During the pod recording where the singer apologized several times for her dog Myron’s incessant barking, Grande told the hosts that she has often turned to the Broadway Wicked original cast album for comfort and a “safe space” if she is nervous or needs to warm up her voice.

Grande also recalled that she first saw Wicked on Broadway when she was just 10, feeling “very, very, very fortunate” to see the original cast at a time when it was the show that “everyone was talking about.” In addition to repeatedly seeing the show on the Great White Way, after bidding way too much in a Broadway Cares Equity Fight AIDS auction for a backstage tour, the budding star was gifted a “little wand” and “magical body wash” by star Kristin Chenoweth.
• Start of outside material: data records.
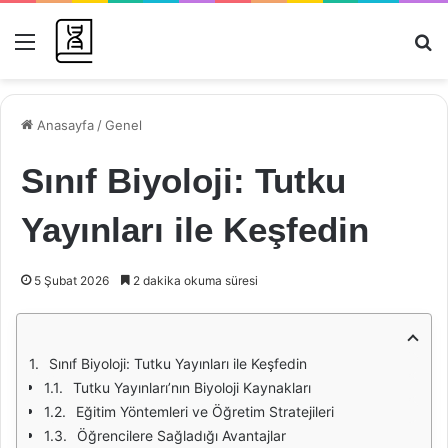
Menü
Ar
Anasayfa
/
Genel
Sınıf Biyoloji: Tutku
Yayınları ile Keşfedin
5 Şubat 2026
2 dakika okuma süresi
Sınıf Biyoloji: Tutku Yayınları ile Keşfedin
Tutku Yayınları’nın Biyoloji Kaynakları
Eğitim Yöntemleri ve Öğretim Stratejileri
Öğrencilere Sağladığı Avantajlar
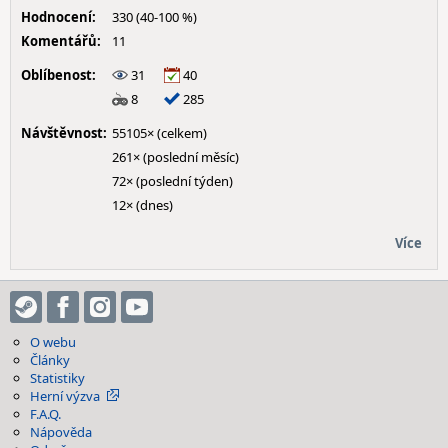
Hodnocení:
330 (40-100 %)
Komentářů:
11
Oblíbenost:
31
40
8
285
Návštěvnost:
55105× (celkem)
261× (poslední měsíc)
72× (poslední týden)
12× (dnes)
Více
O webu
Články
Statistiky
Herní výzva
F.A.Q.
Nápověda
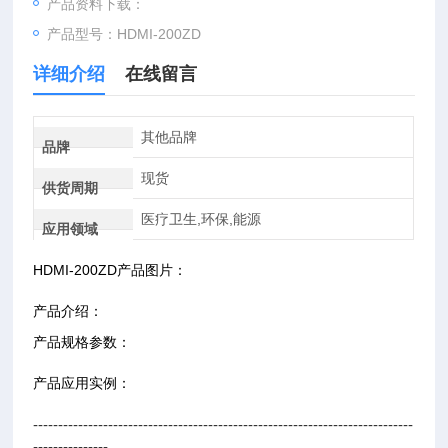
产品资料下载：
产品型号：HDMI-200ZD
详细介绍
在线留言
其他品牌
品牌
现货
供货周期
医疗卫生,环保,能源
应用领域
HDMI-200ZD产品图片：
产品介绍：
产品规格参数：
产品应用实例：
----------------------------------------------------------------------------
---------------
How obsessed was she? At one point Grande erased every single song on her iPod with the exception of the Wicked soundtrack, further proof that this dream gig might have been in the stars all along. And, when the first murmurings about the film version reached her desk before the 2020 COVID-19 pandemic, the singer said she told her team that she was willing to immediately pull the plug on her 2019 Sweetener world tour so she could go home and start on voice and acting lessons.

“‘I’m gonna turn this s–t out,’” Grande said she told her team more than a year before her August 2021 audition. “‘This is all I want. It’s done.’” Though they appreciated her enthusiasm, Grande said her management politely said no way to cancelling the tour at a time when the singer thought she might be brought in to read for both lead roles.

She knew, however, that Glinda was the part she was destined to inhabit. When Chenoweth gave her the thumbs up, Ariana said she lost it. “We had talked about it for years and years and years, but me finally confessing to her that I wanted to go in for Glinda was like a whole different thing,” Grande said about asking Chenoweth for guidance on how to really nail the part and make it her own without resorting to an impersonation.

“I said, ‘Hey, I think they’re doing this now, and I think that I wanna go for Glinda,’ and she went into the bathroom and closed the door and started crying,” Grande said beginning to tear up herself at the memory. “It was the sweetest thing in the world. Oh my god, it makes me emotional. It was so cute. She was just like, ‘I was hoping this would happen. I love you, and I trust you with it, baby girl.’ She was like, ‘Just do your thing. Just do your thing. You are so funny and you have great instincts and no one knows that.”

The first part of the movie that also co-stars Jeff Goldblum, Michelle Yeoh, Bowen Yang, Jonathan Bailey and Marissa Bode, opens in theaters on Nov. 22.

Watch Grande talk Wicked below.

Now that she’s had a few weeks to think it over, Cynthia Erivo says she kind of wishes she’d reached out to a few friends before posting her heated reaction to some viral fan edits of the poster for Wicked. The singer/actress made it very clear earlier this month that she was not cool with […]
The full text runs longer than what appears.